E ancora sempre lui a interpretare un carosello di personaggi antropologicamente paradigmatici, ormai lontani dal bianco e nero di Nando Mericoni di “Un americano a Roma” di Steno, così come dal giovane scout di “Mamma mia che impressione”, film d’esordio come protagonista, quando i produttori non ne volevano il nome sui manifesti di lancio, ritenendolo insostenibile, una maschera detestabile.
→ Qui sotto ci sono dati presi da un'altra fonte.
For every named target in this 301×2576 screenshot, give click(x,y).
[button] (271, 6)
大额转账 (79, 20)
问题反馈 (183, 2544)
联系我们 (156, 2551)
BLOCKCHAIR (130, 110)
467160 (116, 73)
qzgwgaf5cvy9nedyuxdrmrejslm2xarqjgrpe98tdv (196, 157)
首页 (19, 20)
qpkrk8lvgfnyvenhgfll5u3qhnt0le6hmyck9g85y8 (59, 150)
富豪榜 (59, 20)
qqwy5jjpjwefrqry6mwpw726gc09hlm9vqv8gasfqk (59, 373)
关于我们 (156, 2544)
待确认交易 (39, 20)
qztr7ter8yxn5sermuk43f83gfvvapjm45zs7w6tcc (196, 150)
Che abbaglio.
Perfino nei suoi film tardi, il Sordi declinante, “Nestore, l’ultima corsa” del 1994, racconta un amico, “… c’è sempre una battuta meravigliosa da salvare”. Esempio: “… tra la vita e la morte nun ce sta ’na via de mezzo”.
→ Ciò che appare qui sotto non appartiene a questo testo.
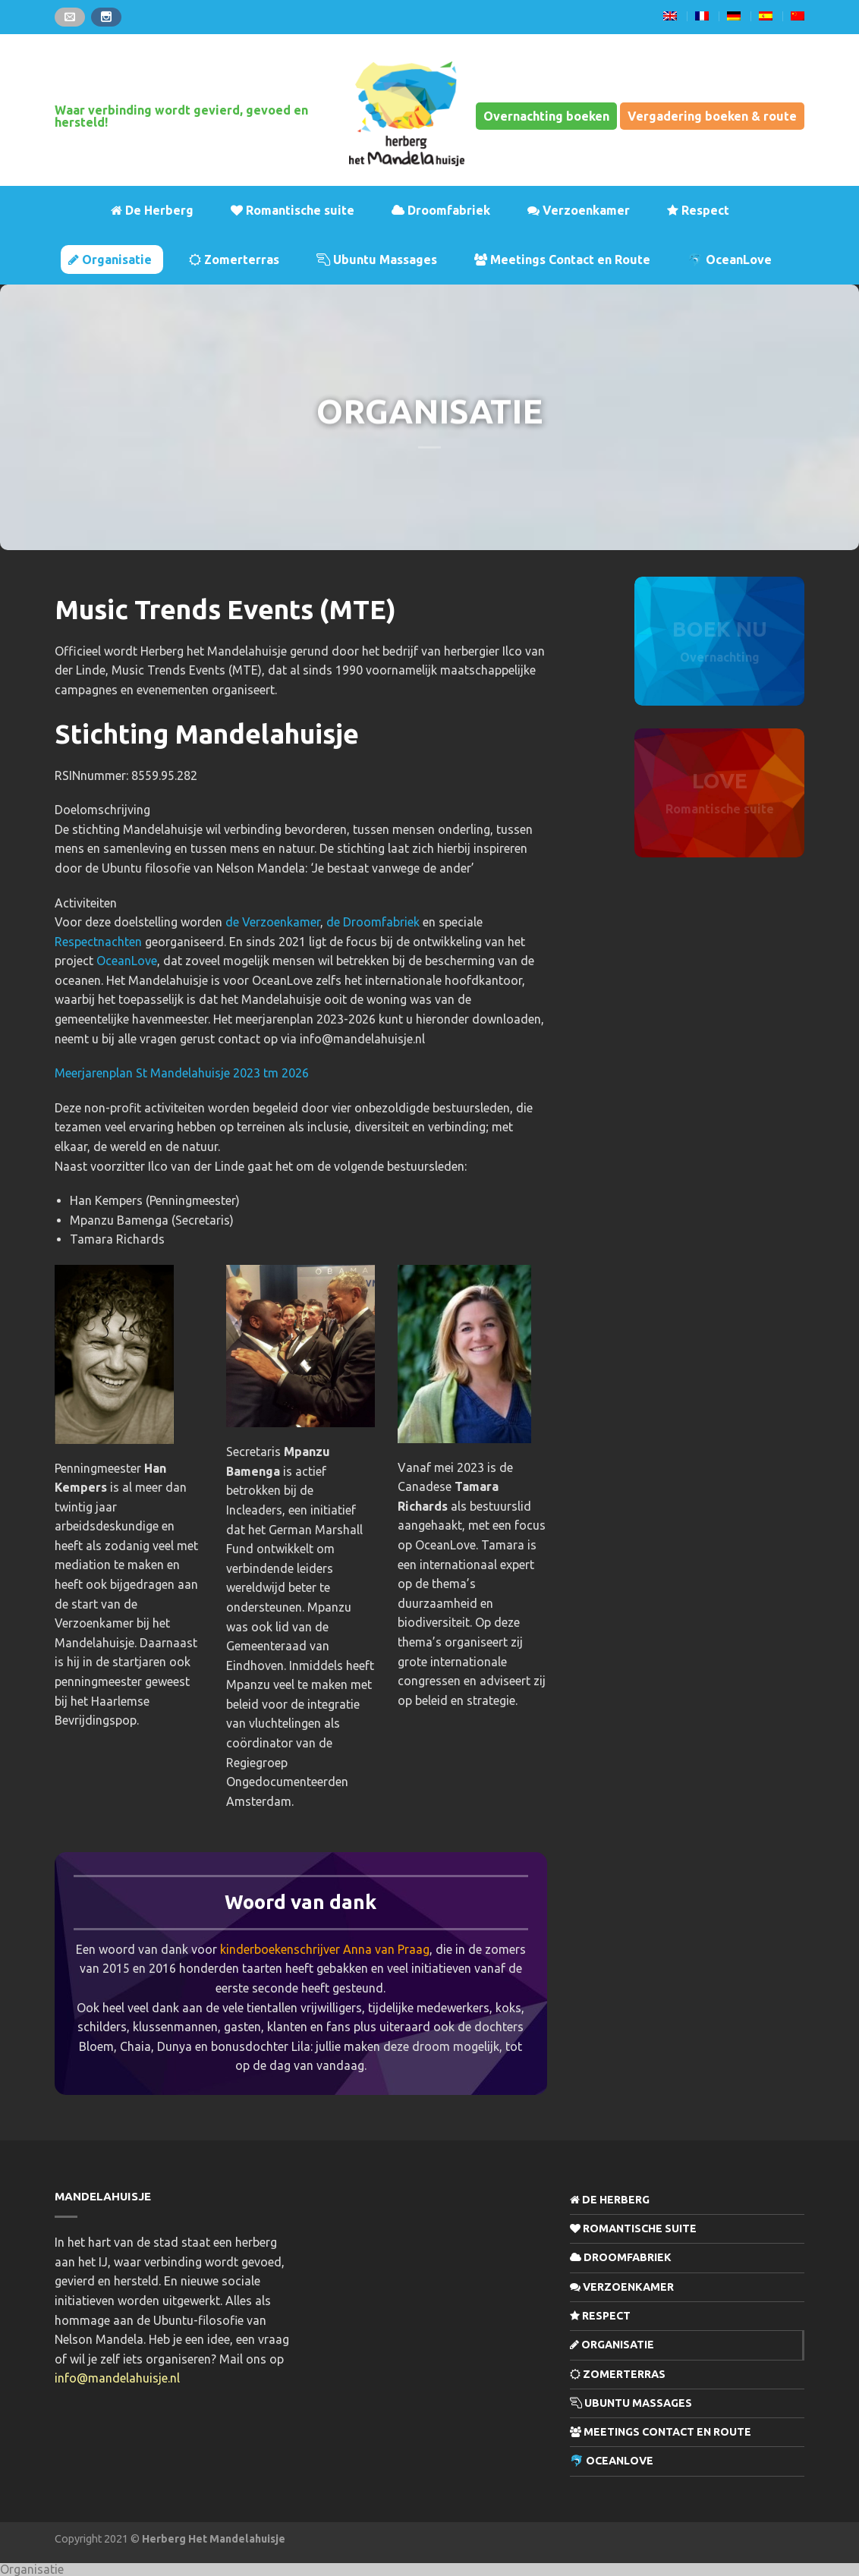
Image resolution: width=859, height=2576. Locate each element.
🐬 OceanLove (730, 259)
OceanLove (126, 960)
Ma avevo interrotto in un fermoimmagine il ricordo delle persone in fila davanti alla camera ardente in Campidoglio, ecco, sì, adesso ci sono: le sue spoglie composte nella bara, il collo contratto del cadavere, la folla in silenzio, o forse un brusio che solleva l’omaggio a una memoria condivisa, un festone di storia cinematografica e del costume d’Italia che si srotola tra “I vitelloni”, dunque “… lavoratori?” cui seguiva una pernacchia e il gesto dell’ombrello rivolto agli operai intenti a riparare il manto stradale, e, metti, l’Oreste Jacovacci de “La grande guerra”, e il principe d’aristocrazia papalina, assai sboccato, Giovan Maria Catalan Belmonte davanti al “malconcio” ne “I nuovi mostri”. Fino all’ultimo lavoro accanto a Valeria Marini, “Incontri proibiti”, ed era il 1998, un fiasco al botteghino, così Sordi scelse di riproporlo, nel 2002, con altro titolo, “Sposami papà”, ormai troppo tardi.
Chissà dov’è adesso la foto che mi vede accanto a lui, in piedi sui gradoni della chiesa di Santa Maria della Consolazione. Lì Sordi viene incoronato con il casco di “pizzardone”. Mi ripenso quando, bambino, ero soltanto un “suo” spettatore, mi torna in mente, capolavoro di Dino Risi, “Una vita difficile”, 1961: Sordi, la camicia fuori dai calzoni, la giacca sottobraccio, che aspetta il passaggio delle vetture per colpirle con gli sputi, prendendo la rincorsa, misurando la traiettoria, sputando pure sui pullman, in sottofondo “Ciao, ciao, bambina” di Modugno, così in Versilia, Alberto Sordi che, rivolto alle auto dei turisti, grida: “Che venite a fare qui? Non visitate l’Italia, qui è tutto uno schifo!”
Mi accorgo solo adesso che, proprio oggi, sono trascorsi vent’anni da quando non c’è più.